Essa minha convicção foi reforçada recentemente pelo testemunho de um amigo que convive com a área ética do PT. Em uma reunião para discutir os horizontes e os valores de um novo PT, ouviu, estupefato, que a política econômica do partido deveria ser a dos desenvolvimentistas do PSDB. Em outras palavras, nossas propostas representam a esquerda do arco ideológico no Brasil, apesar de defendermos uma economia de mercado, aberta ao mundo e sem a presença ativa do Estado.
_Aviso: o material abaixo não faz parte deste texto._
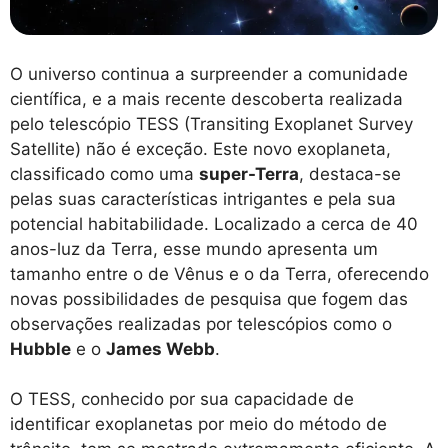
O universo continua a surpreender a comunidade
científica, e a mais recente descoberta realizada
pelo telescópio TESS (Transiting Exoplanet Survey
Satellite) não é exceção. Este novo exoplaneta,
classificado como uma
super-Terra
, destaca-se
pelas suas características intrigantes e pela sua
potencial habitabilidade. Localizado a cerca de 40
anos-luz da Terra, esse mundo apresenta um
tamanho entre o de Vênus e o da Terra, oferecendo
novas possibilidades de pesquisa que fogem das
observações realizadas por telescópios como o
Hubble
e o
James Webb
.
O TESS, conhecido por sua capacidade de
identificar exoplanetas por meio do método de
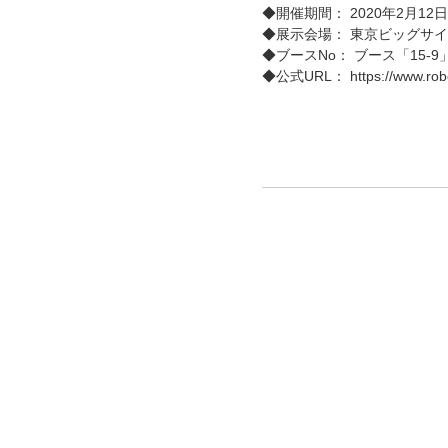
◆開催期間： 2020年2月12日[
◆展示会場： 東京ビッグサ
◆ブースNo： ブース「15-9
◆公式URL： https://www.robode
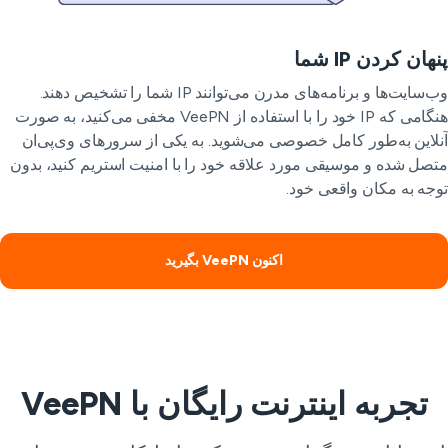
هان کردن IP شما
وب‌سایت‌ها و برنامه‌های مدرن می‌توانند IP شما را تشخیص دهند.
هنگامی که IP خود را با استفاده از VeePN مخفی می‌کنید، به صورت
لاین به‌طور کامل خصوصی می‌شوید. به یکی از سرورهای وی‌پی‌ان
صل شده و موسیقی مورد علاقه خود را با امنیت استریم کنید، بدون
جه به مکان واقعی خود.
اکنون VeePN بگیرید
تجربه اینترنت رایگان با VeePN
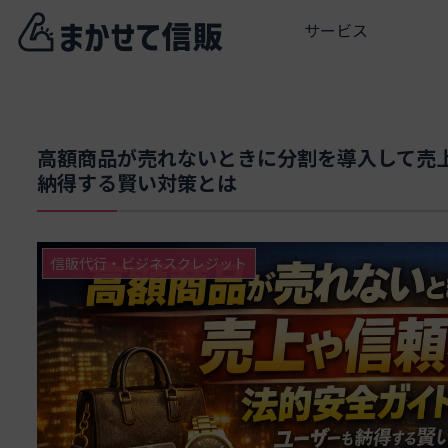
サービス
高額商品が売れないときに分割を導入して売
納得する賢い対策とは
信販代行・ビジネスクレジット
Esse cenário favorável precisa ser aproveitado com coragem. Como tenho dito, finalmente podemos encerrar, com pompa e circunstância, o chamado Plano Real. Feito isso, precisamos nos preparar para outro funeral para rompermos definitivamente com o passado medíocre dos últimos 30 anos. Temos que enterrar todo um entulho legal e de valores que impede que uma verdadeira economia de mercado, com suas virtudes e defeitos, tome conta de nosso país.
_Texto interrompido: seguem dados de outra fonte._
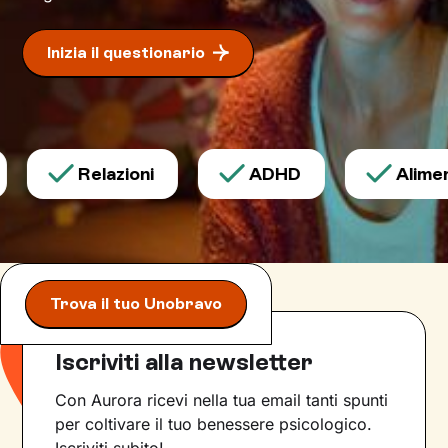
Inizia il questionario
Relazioni
ADHD
Aliment
Trova il tuo Unobravo
Iscriviti alla newsletter
Con Aurora ricevi nella tua email tanti spunti
per coltivare il tuo benessere psicologico.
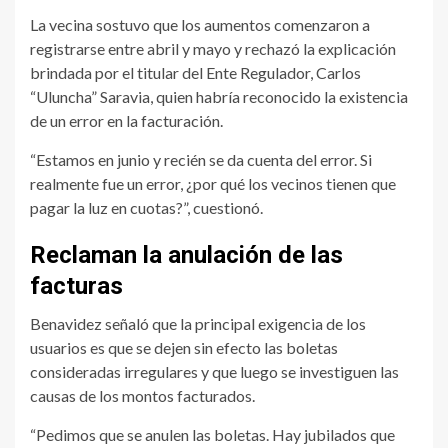
La vecina sostuvo que los aumentos comenzaron a
registrarse entre abril y mayo y rechazó la explicación
brindada por el titular del Ente Regulador, Carlos
“Uluncha” Saravia, quien habría reconocido la existencia
de un error en la facturación.
“Estamos en junio y recién se da cuenta del error. Si
realmente fue un error, ¿por qué los vecinos tienen que
pagar la luz en cuotas?”, cuestionó.
Reclaman la anulación de las
facturas
Benavidez señaló que la principal exigencia de los
usuarios es que se dejen sin efecto las boletas
consideradas irregulares y que luego se investiguen las
causas de los montos facturados.
“Pedimos que se anulen las boletas. Hay jubilados que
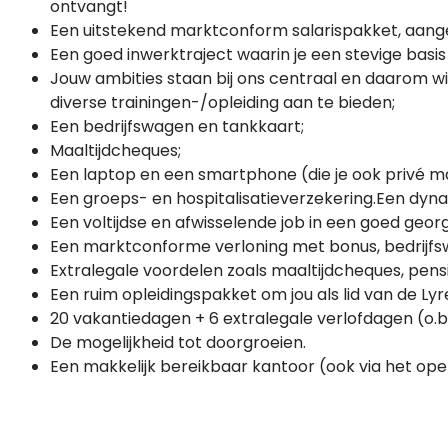
ontvangt!
Een uitstekend marktconform salarispakket, aange
Een goed inwerktraject waarin je een stevige basis 
Jouw ambities staan bij ons centraal en daarom wi
diverse trainingen-/opleiding aan te bieden;
Een bedrijfswagen en tankkaart;
Maaltijdcheques;
Een laptop en een smartphone (die je ook privé m
Een groeps- en hospitalisatieverzekering.Een dy
Een voltijdse en afwisselende job in een goed geor
Een marktconforme verloning met bonus, bedrijfs
Extralegale voordelen zoals maaltijdcheques, pensi
Een ruim opleidingspakket om jou als lid van de Lyr
20 vakantiedagen + 6 extralegale verlofdagen (o.b
De mogelijkheid tot doorgroeien.
Een makkelijk bereikbaar kantoor (ook via het op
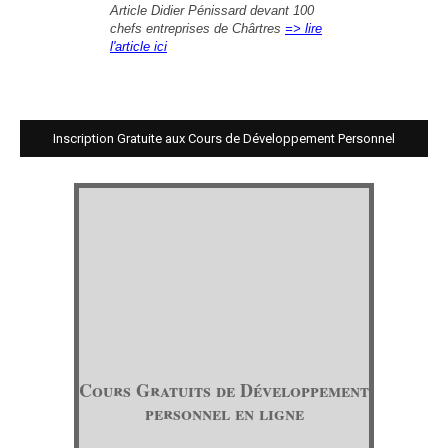
Article Didier Pénissard devant 100
chefs entreprises de Chârtres
=> lire
l'article ici
Inscription Gratuite aux Cours de Développement Personnel
Cours Gratuits de Développement
personnel en ligne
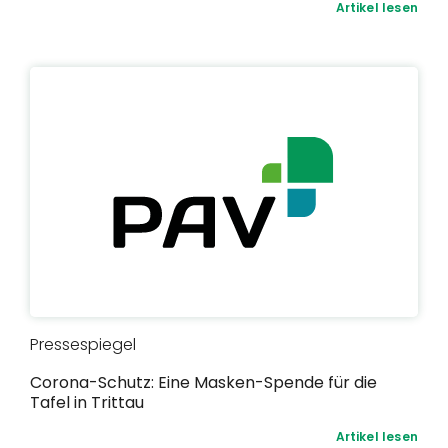
Artikel lesen
Pressespiegel
Corona-Schutz: Eine Masken-Spende für die
Tafel in Trittau
Artikel lesen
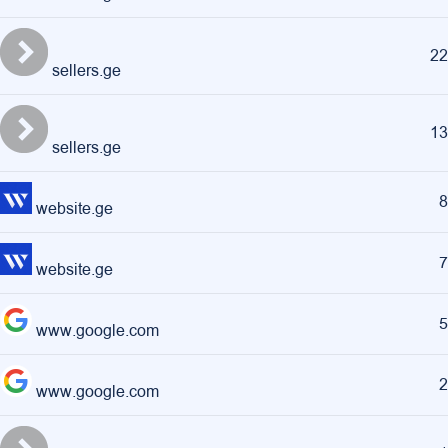
22
sellers.ge
13
sellers.ge
8
website.ge
7
website.ge
5
www.google.com
2
www.google.com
Para evitar generalizações, cito alguns exemplos. O primeiro, e mais representativo dessa opção envergonhada pelo capitalismo, é a proibição para que se execute judicialmente a garantia representada pela hipoteca da casa própria. É esse traço hipócrita que, se apresentando na defesa do bem de raiz de uma família, impede que a grande maioria dos brasileiros tenha acesso ao financiamento bancário e à aquisição de sua residência. Sem isso, um dos mercados mais ativos de uma economia moderna fica atrofiado e sem nenhum dinamismo. Quem tem alguma dúvida que compare o tamanho do mercado de crédito para a compra de um automóvel e o do financiamento à casa própria.
Outro exemplo marcante é a questão da concessão das estradas de rodagem em São Paulo, comparada com as outras regiões do país, nas quais ainda prevalece o conceito de que rodovias gratuitas são uma obrigação do Estado e um direito do cidadão. O sucesso de São Paulo, obra do inesquecível Mário Covas, precisa ser levado a todas as regiões do Brasil. Aliás, é desse grande político tucano que empresto a expressão "choque de capitalismo" para resumir a idéia central desta minha coluna.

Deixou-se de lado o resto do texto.